A medida que la investigación desbloquee cada vez más conocimientos sobre el cerebro, surgirán nuevas aplicaciones, ya sea para descubrir cómo ser más creativo o para encontrar formas de gestionar el estrés, los traumas y la recuperación. Pero eso no significa que vayamos a estar ni cerca de entender completamente nuestro sistema nervioso central. Como dice el tópico, cuanto más aprendemos, más aprendemos lo que no sabemos. En su nuevo libro, El lenguaje secreto de las células, Jon Lieff insiste en ese tema y define el cerebro no solo como un sistema cableado, sino también como uno «inalámbrico» en el que las células transmiten señales al resto del cuerpo. «Todo el cuerpo es en realidad un enorme circuito cerebral», nos cuenta, con implicaciones para todo, desde la comprensión de la memoria y los prejuicios hasta el tratamiento de la depresión y el cáncer.

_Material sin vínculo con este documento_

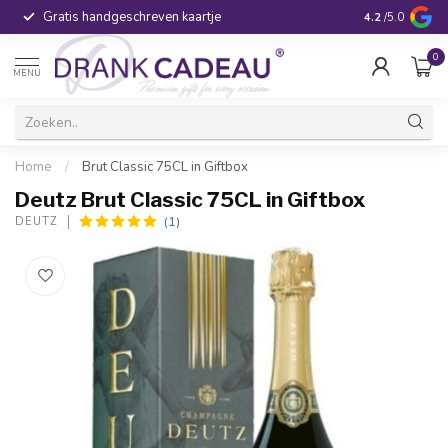
Gratis handgeschreven kaartje
Voor 16:00 be
4.2
/5.0
0
MENU
Home
/
Brut Classic 75CL in Giftbox
Deutz Brut Classic 75CL in Giftbox
(1)
DEUTZ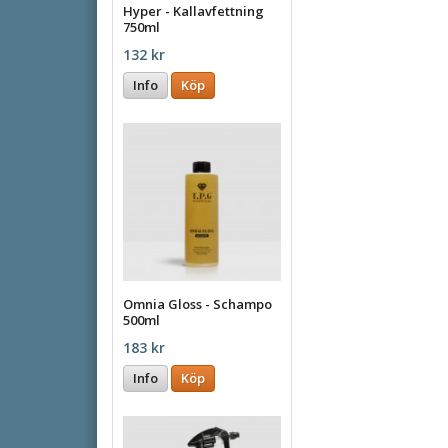
Hyper - Kallavfettning
750ml
132 kr
Info
Köp
Omnia Gloss - Schampo
500ml
183 kr
Info
Köp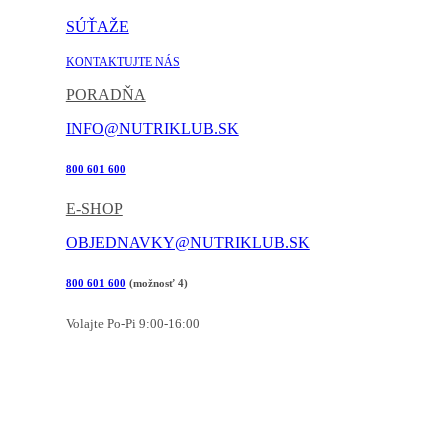
SÚŤAŽE
KONTAKTUJTE NÁS
PORADŇA
INFO@NUTRIKLUB.SK
800 601 600
E-SHOP
OBJEDNAVKY@NUTRIKLUB.SK
800 601 600
(možnosť 4)
Volajte Po-Pi 9:00-16:00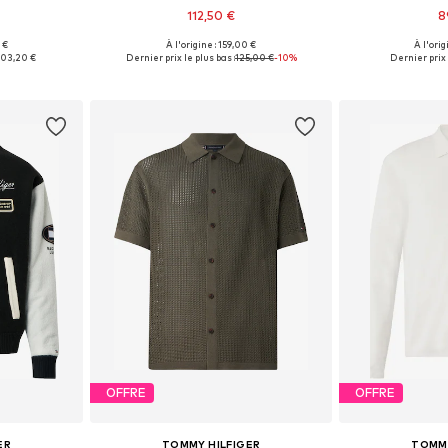
112,50 €
8
 €
À l'origine : 159,00 €
À l'orig
L, XL, XXL
Tailles disponibles: S, M, L, XL
Tailles dispon
103,20 €
Dernier prix le plus bas :
125,00 €
-10%
Dernier prix 
nier
Ajouter au panier
Ajoute
OFFRE
OFFRE
ER
TOMMY HILFIGER
TOMMY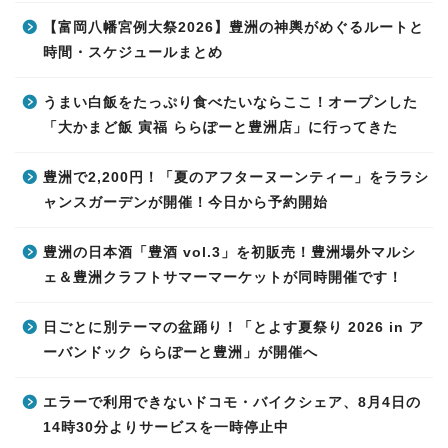
【富岡八幡宮例大祭2026】豊洲の神輿がめぐるルートと
時間・スケジュールまとめ
うまい白飯をたっぷり食べたいならここ！オープンした
「大かまど飯 寅福 ららぽーと豊洲店」に行ってきた
豊洲で2,200円！「夏のアフターヌーンティー」をララシ
ャンスガーデンが開催！今日から予約開始
豊洲の日本酒「豊酒 vol.3」を初販売！豊洲場外マルシ
ェ＆豊洲クラフトサマーマーケットが同時開催です！
日ごとに別テーマの盆踊り！「とよす夏祭り 2026 in ア
ーバンドック ららぽーと豊洲」が開催へ
エラーで利用できないドコモ・バイクシェア、8月4日の
14時30分よりサービスを一時停止中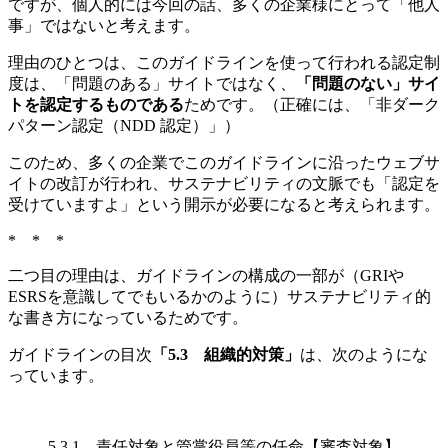
ですが、個人的には今回の話、多くの企業様にとって「他人
事」ではないと考えます。
理由のひとつは、このガイドラインを使って行われる認定制
度は、「問題のある」サイトではなく、
「問題のない」サイ
トを認定するものである
ためです。（正確には、「非ダーク
パターン認定（NDD 認定）」）
このため、多くの企業でこのガイドラインに沿ったウェブサ
イトの改訂が行われ、サステナビリティの文脈でも「認定を
受けていますよ」という開示が必要になると考えられます。
* * *
二つ目の理由は、ガイドラインの構成の一部が（GRIや
ESRSを意識してでもいるかのように）サステナビリティ的
な書き方になっているためです。
ガイドラインの目次
「5.3 組織的対策」
は、次のようにな
っています。
5.3.1 責任対象と管掌役員等の任命【審査対象】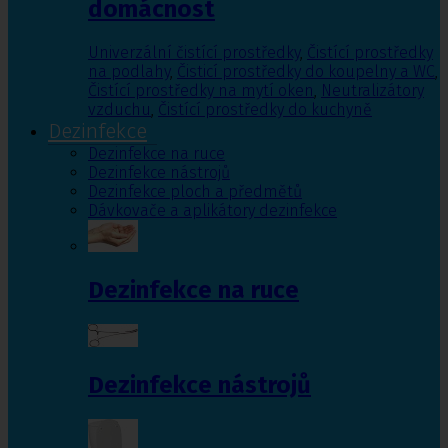
domácnost
Univerzální čistící prostředky
,
Čistící prostředky
na podlahy
,
Čisticí prostředky do koupelny a WC
,
Čistící prostředky na mytí oken
,
Neutralizátory
vzduchu
,
Čistící prostředky do kuchyně
Dezinfekce
Dezinfekce na ruce
Dezinfekce nástrojů
Dezinfekce ploch a předmětů
Dávkovače a aplikátory dezinfekce
Dezinfekce na ruce
Dezinfekce nástrojů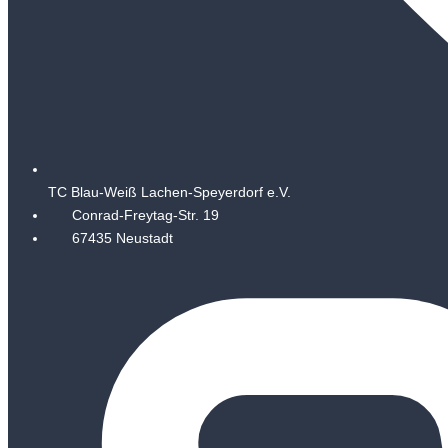
TC Blau-Weiß Lachen-Speyerdorf e.V.
Conrad-Freytag-Str. 19
67435 Neustadt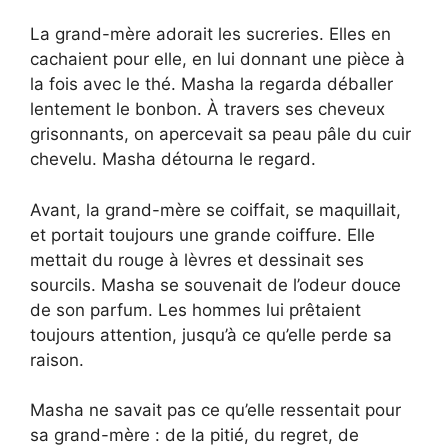
La grand-mère adorait les sucreries. Elles en
cachaient pour elle, en lui donnant une pièce à
la fois avec le thé. Masha la regarda déballer
lentement le bonbon. À travers ses cheveux
grisonnants, on apercevait sa peau pâle du cuir
chevelu. Masha détourna le regard.
Avant, la grand-mère se coiffait, se maquillait,
et portait toujours une grande coiffure. Elle
mettait du rouge à lèvres et dessinait ses
sourcils. Masha se souvenait de l’odeur douce
de son parfum. Les hommes lui prêtaient
toujours attention, jusqu’à ce qu’elle perde sa
raison.
Masha ne savait pas ce qu’elle ressentait pour
sa grand-mère : de la pitié, du regret, de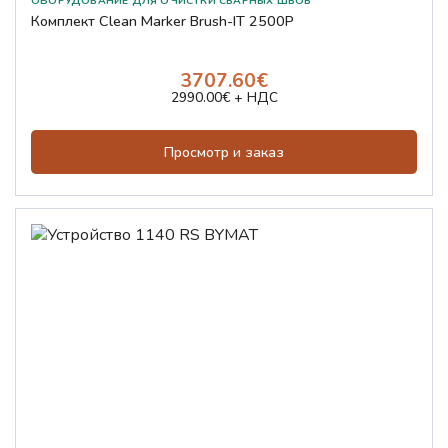
Комплект Clean Marker Brush-IT 2500P
3707.60€
2990.00€ + НДС
Просмотр и заказ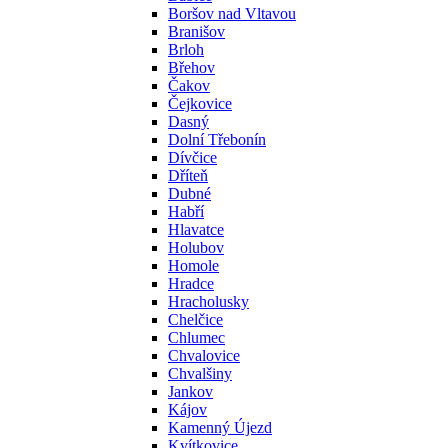
Boršov nad Vltavou
Branišov
Brloh
Břehov
Čakov
Čejkovice
Dasný
Dolní Třebonín
Dívčice
Dříteň
Dubné
Habří
Hlavatce
Holubov
Homole
Hradce
Hracholusky
Chelčice
Chlumec
Chvalovice
Chvalšiny
Jankov
Kájov
Kamenný Újezd
Kvítkovice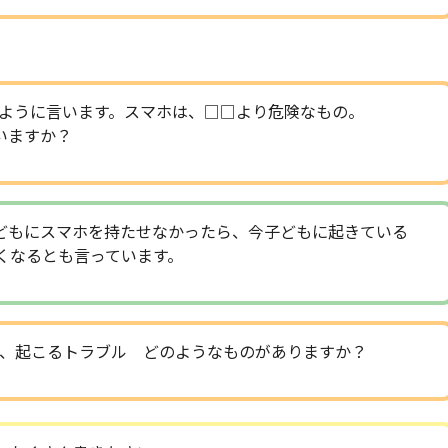
ように言います。スマホは、□□より危険なもの。
いますか？
どもにスマホを持たせなかったら、今子どもに起きている
くなるとも言っています。
、起こるトラブル どのようなものがありますか？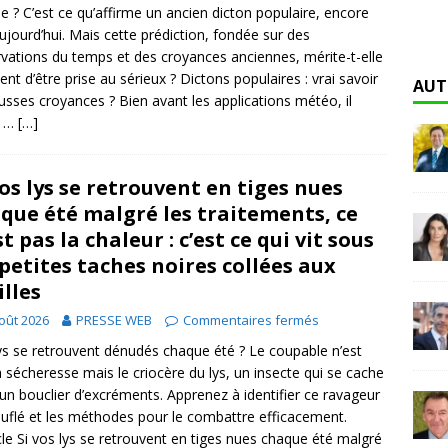
cile ? C’est ce qu’affirme un ancien dicton populaire, encore
aujourd’hui. Mais cette prédiction, fondée sur des
vations du temps et des croyances anciennes, mérite-t-elle
ent d’être prise au sérieux ? Dictons populaires : vrai savoir
AUT
usses croyances ? Bien avant les applications météo, il
t …
[…]
vos lys se retrouvent en tiges nues
que été malgré les traitements, ce
st pas la chaleur : c’est ce qui vit sous
 petites taches noires collées aux
illes
oût 2026
PRESSE WEB
Commentaires fermés
ys se retrouvent dénudés chaque été ? Le coupable n’est
a sécheresse mais le criocère du lys, un insecte qui se cache
un bouclier d’excréments. Apprenez à identifier ce ravageur
flé et les méthodes pour le combattre efficacement.
icle Si vos lys se retrouvent en tiges nues chaque été malgré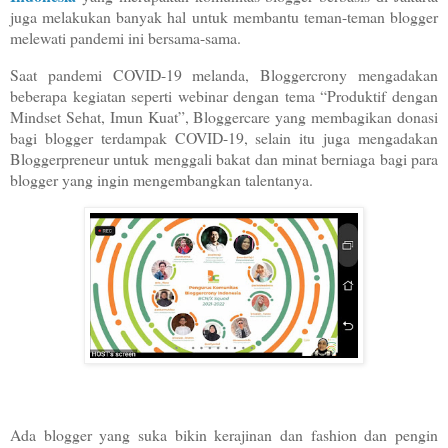
juga melakukan banyak hal untuk membantu teman-teman blogger
melewati pandemi ini bersama-sama.
Saat pandemi COVID-19 melanda, Bloggercrony mengadakan
beberapa kegiatan seperti webinar dengan tema “Produktif dengan
Mindset Sehat, Imun Kuat”, Bloggercare yang membagikan donasi
bagi blogger terdampak COVID-19, selain itu juga mengadakan
Bloggerpreneur untuk menggali bakat dan minat berniaga bagi para
blogger yang ingin mengembangkan talentanya.
Ada blogger yang suka bikin kerajinan dan fashion dan pengin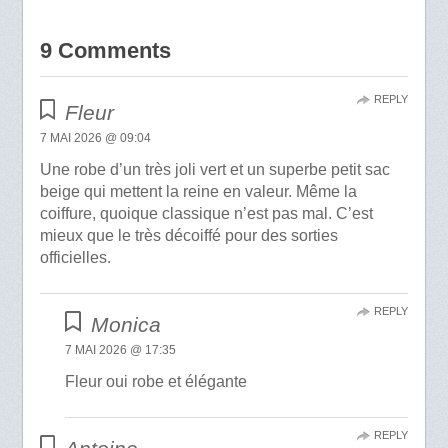
9 Comments
REPLY
Fleur
7 MAI 2026 @ 09:04
Une robe d’un très joli vert et un superbe petit sac
beige qui mettent la reine en valeur. Même la
coiffure, quoique classique n’est pas mal. C’est
mieux que le très décoiffé pour des sorties
officielles.
REPLY
Monica
7 MAI 2026 @ 17:35
Fleur oui robe et élégante
REPLY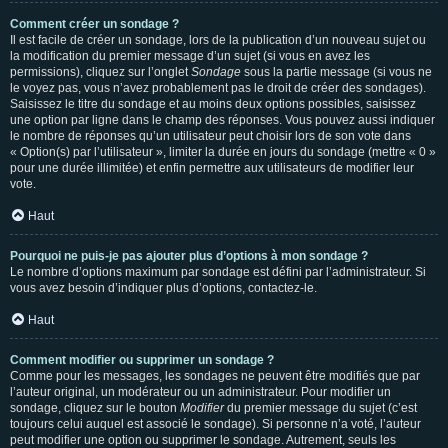
Comment créer un sondage ?
Il est facile de créer un sondage, lors de la publication d’un nouveau sujet ou
la modification du premier message d’un sujet (si vous en avez les
permissions), cliquez sur l’onglet
Sondage
sous la partie message (si vous ne
le voyez pas, vous n’avez probablement pas le droit de créer des sondages).
Saisissez le titre du sondage et au moins deux options possibles, saisissez
une option par ligne dans le champ des réponses. Vous pouvez aussi indiquer
le nombre de réponses qu’un utilisateur peut choisir lors de son vote dans
« Option(s) par l’utilisateur », limiter la durée en jours du sondage (mettre « 0 »
pour une durée illimitée) et enfin permettre aux utilisateurs de modifier leur
vote.
Haut
Pourquoi ne puis-je pas ajouter plus d’options à mon sondage ?
Le nombre d’options maximum par sondage est défini par l’administrateur. Si
vous avez besoin d’indiquer plus d’options, contactez-le.
Haut
Comment modifier ou supprimer un sondage ?
Comme pour les messages, les sondages ne peuvent être modifiés que par
l’auteur original, un modérateur ou un administrateur. Pour modifier un
sondage, cliquez sur le bouton
Modifier
du premier message du sujet (c’est
toujours celui auquel est associé le sondage). Si personne n’a voté, l’auteur
peut modifier une option ou supprimer le sondage. Autrement, seuls les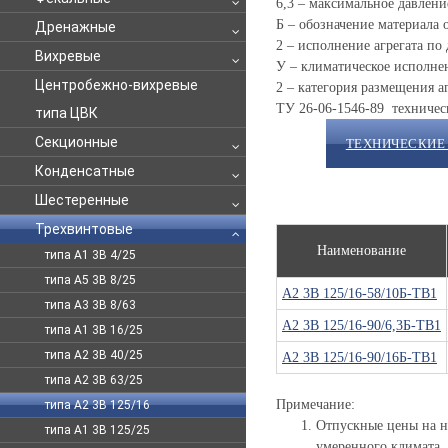
6,3 – максимальное давление
Б – обозначение материала 
Дренажные
2 – исполнение агрегата по
Вихревые
У – климатическое исполнен
Центробежно-вихревые
2 – категория размещения аг
ТУ 26-06-1546-89 техническ
типа ЦВК
Секционные
ТЕХНИЧЕСКИЕ
Конденсатные
Шестеренные
Трехвинтовые
Наименование
типа А1 3В 4/25
типа А5 3В 8/25
А2 3В 125/16-58/10Б-ТВ1
типа А3 3В 8/63
А2 3В 125/16-90/6,3Б-ТВ1
типа А1 3В 16/25
типа А2 3В 40/25
А2 3В 125/16-90/16Б-ТВ1
типа А2 3В 63/25
Примечание:
типа А2 3В 125/16
Отпускные цены на н
типа А1 3В 125/25
умеренного климата.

Si eso no es lo suficientemente alucinante, añade lo siguiente: «Si se considera que la mente está determinada por el cerebro o relacionada con la actividad del cerebro, entonces hay que ampliar la definición de mente para incluir la comunicación constante de todas las células del cuerpo».
En otras palabras, la mente es el cuerpo y el cuerpo es la mente. Deje que esas palabras salgan de su cabeza durante un rato.